From: Philip Hunt (firstname.lastname@example.org)
Date: Sat Nov 29 2008 - 22:39:52 MST
2008/11/29 J. Andrew Rogers <email@example.com>:
> On Nov 29, 2008, at 2:29 AM, Philip Hunt wrote:
>> 2008/11/28 J. Andrew Rogers <firstname.lastname@example.org>:
>>> How do you know what paradigms are needed for AI? And what about the
>>> paradigms LISP does not do well? Why not use a more paradigm-agile
>>> (e.g. Python)?
>> Surely Lisp is more paradigm-agile than Python, because if Lisp
>> doesn't support a paradigm, you can extend it until it does, using
> This is essentially true of most languages, as they are all capable of
> supporting whatever paradigm or idiom one wants to use with thick enough
> abstraction layer -- most programming languages have been implemented in C,
> after all.
It's true that any Turing-complete language can emulate any other, but
that's not what I was talking about. The advantage of Lisp is that
it's *very easy* to implement another language in it, a lot easier
than going to the trouble of writing a compiler/interpreter.
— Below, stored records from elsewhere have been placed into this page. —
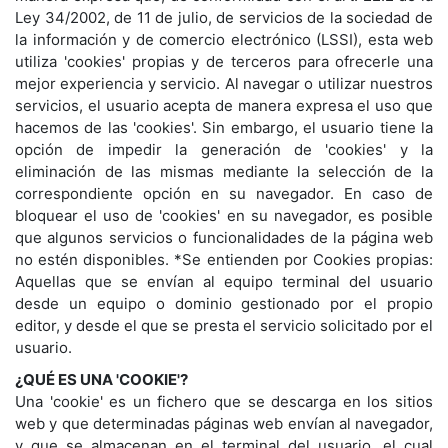
Ley 34/2002, de 11 de julio, de servicios de la sociedad de
la información y de comercio electrónico (LSSI), esta web
utiliza 'cookies' propias y de terceros para ofrecerle una
mejor experiencia y servicio. Al navegar o utilizar nuestros
servicios, el usuario acepta de manera expresa el uso que
hacemos de las 'cookies'. Sin embargo, el usuario tiene la
opción de impedir la generación de 'cookies' y la
eliminación de las mismas mediante la selección de la
correspondiente opción en su navegador. En caso de
bloquear el uso de 'cookies' en su navegador, es posible
que algunos servicios o funcionalidades de la página web
no estén disponibles. *Se entienden por Cookies propias:
Aquellas que se envían al equipo terminal del usuario
desde un equipo o dominio gestionado por el propio
editor, y desde el que se presta el servicio solicitado por el
usuario.
¿QUÉ ES UNA 'COOKIE'?
Una 'cookie' es un fichero que se descarga en los sitios
web y que determinadas páginas web envían al navegador,
y que se almacenan en el terminal del usuario, el cual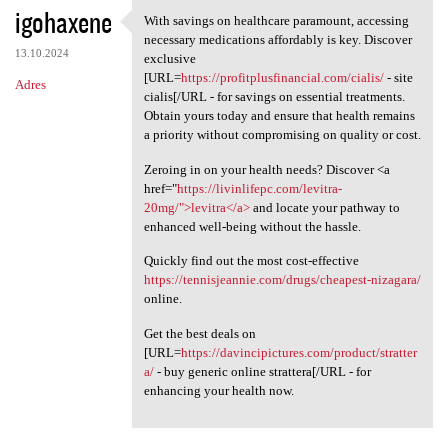
igohaxene
With savings on healthcare paramount, accessing
With savings on healthcare
necessary medications affordably is key. Discover
13.10.2024
exclusive
[URL=
https://profitplusfinancial.com/cialis/
- site
Adres
cialis[/URL - for savings on essential treatments.
Obtain yours today and ensure that health remains
a priority without compromising on quality or cost.
Zeroing in on your health needs? Discover <a
href="
https://livinlifepc.com/levitra-
20mg/">levitra</a>
and locate your pathway to
enhanced well-being without the hassle.
Quickly find out the most cost-effective
https://tennisjeannie.com/drugs/cheapest-nizagara/
online.
Get the best deals on
[URL=
https://davincipictures.com/product/stratter
a/
- buy generic online strattera[/URL - for
enhancing your health now.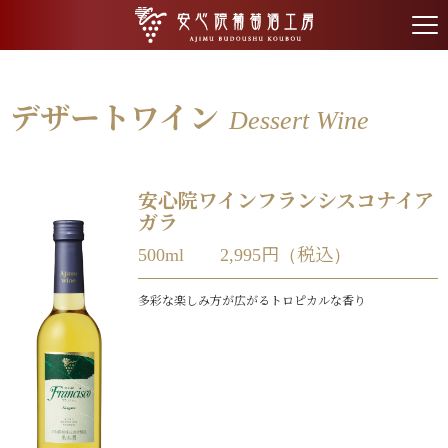
tog
nav
デザートワイン
Dessert Wine
安心院ワインフランシスコナイア
ガラ
500ml 2,995円（税込）
多彩な楽しみ方が広がるトロピカルな香り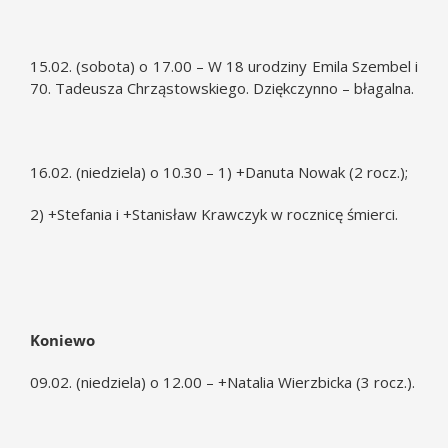
15.02. (sobota) o 17.00 – W 18 urodziny Emila Szembel i
70. Tadeusza Chrząstowskiego. Dziękczynno – błagalna.
16.02. (niedziela) o 10.30 – 1) +Danuta Nowak (2 rocz.);
2) +Stefania i +Stanisław Krawczyk w rocznicę śmierci.
Koniewo
09.02. (niedziela) o 12.00 – +Natalia Wierzbicka (3 rocz.).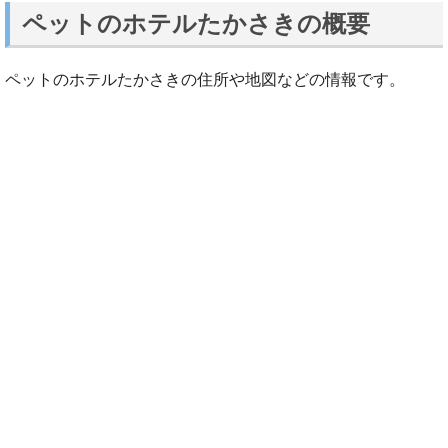
ペットのホテルたかさきの概要
ペットのホテルたかさきの住所や地図などの情報です。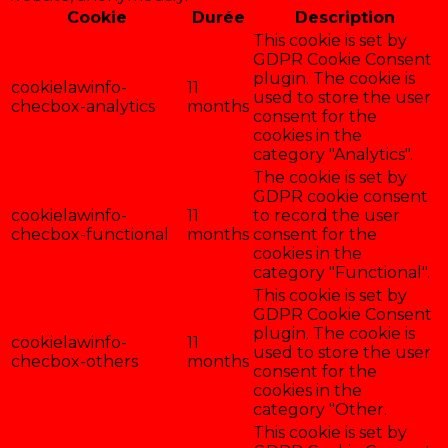
Cookie
Durée
Description
This cookie is set by
GDPR Cookie Consent
plugin. The cookie is
cookielawinfo-
11
used to store the user
checbox-analytics
months
consent for the
cookies in the
category "Analytics".
The cookie is set by
GDPR cookie consent
cookielawinfo-
11
to record the user
checbox-functional
months
consent for the
cookies in the
category "Functional".
This cookie is set by
GDPR Cookie Consent
plugin. The cookie is
cookielawinfo-
11
used to store the user
checbox-others
months
consent for the
cookies in the
category "Other.
This cookie is set by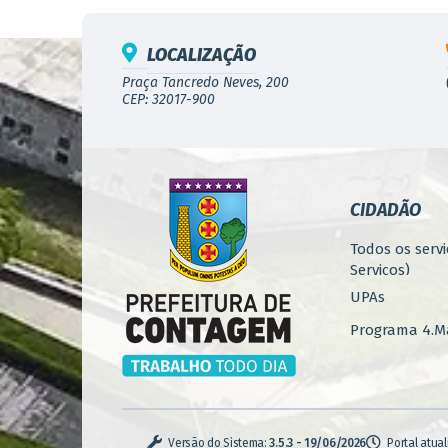
LOCALIZAÇÃO
Praça Tancredo Neves, 200
CEP: 32017-900
CIDADÃO
Todos os servi
Serviços)
UPAs
Programa 4.Ma
Concursos
Iluminação P
Serviços Urba
Versão do Sistema:
3.5.3 - 19/06/2026
Portal atua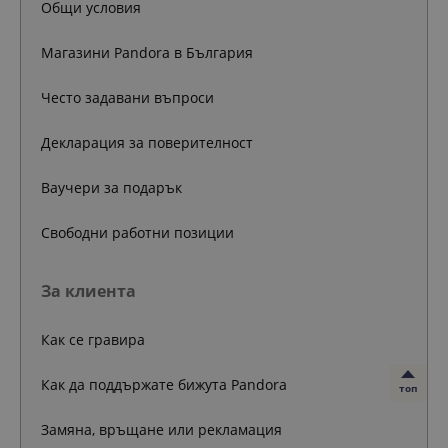
Общи условия
Магазини Pandora в България
Често задавани въпроси
Декларация за поверителност
Ваучери за подарък
Свободни работни позиции
За клиента
Как се гравира
Как да поддържате бижута Pandora
топ
Замяна, връщане или рекламация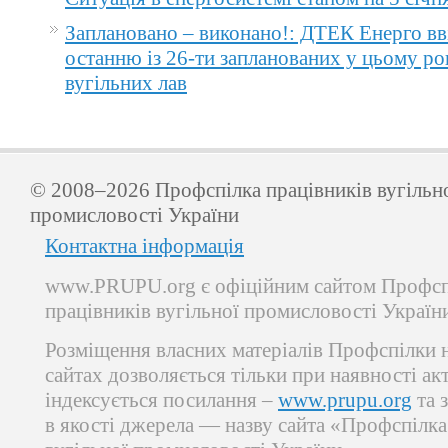
Заплановано – виконано!: ДТЕК Енерго вв
останню із 26-ти запланованих у цьому ро
вугільних лав
© 2008–2026 Профспілка працівників вугільн
промисловості України
Контактна інформація
www.PRUPU.org є офіційним сайтом Профсп
працівників вугільної промисловості Україн
Розміщення власних матеріалів Профспілки 
сайтах дозволяється тільки при наявності ак
індексується посилання –
www.prupu.org
та 
в якості джерела — назву сайта «Профспілка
> By "paradigm-agile" I really meant "idiom-agile", observing that the
> efficient idiomatic expressiveness of Python is broader than most common
> languages, and most simple, elegant languages (LISP, FORTH, etc) can be
> implemented in a page of Python code as a result even though, for example,
> some FORTH-like idioms are ugly in LISP-like languages and vice versa.
When you talk of implementing a Forth-like language in Python, I
assume you mean something like this:
forthlikeProgram = [3, 4, '+'] # adds 3 and 4
#... runs 'program' in a stack-based language
Now obviously the same thing could be done in Lisp. However, Lisp
s-expressions are a less verbose encoding than Python lists, so the
forth program would look like:
(3 4 +)
This isn't a big deal when the program only has 3 elements, but if it
was bigger, it would be an issue.
So I would say that Lisp is better than Python at working in the Forth idiom.
> Useful, if a problem is so poorly defined that the most efficient idiomatic
> expression is not obvious.
Which for hard problems will often be the case. AI programming vcan be
thought of as a special case of explotratory programming, where you
don't know what the solution will be when you shart coding. Therefore
it helps if the language is flexible, e.g. if a variable's type is
determined at run time not compile time.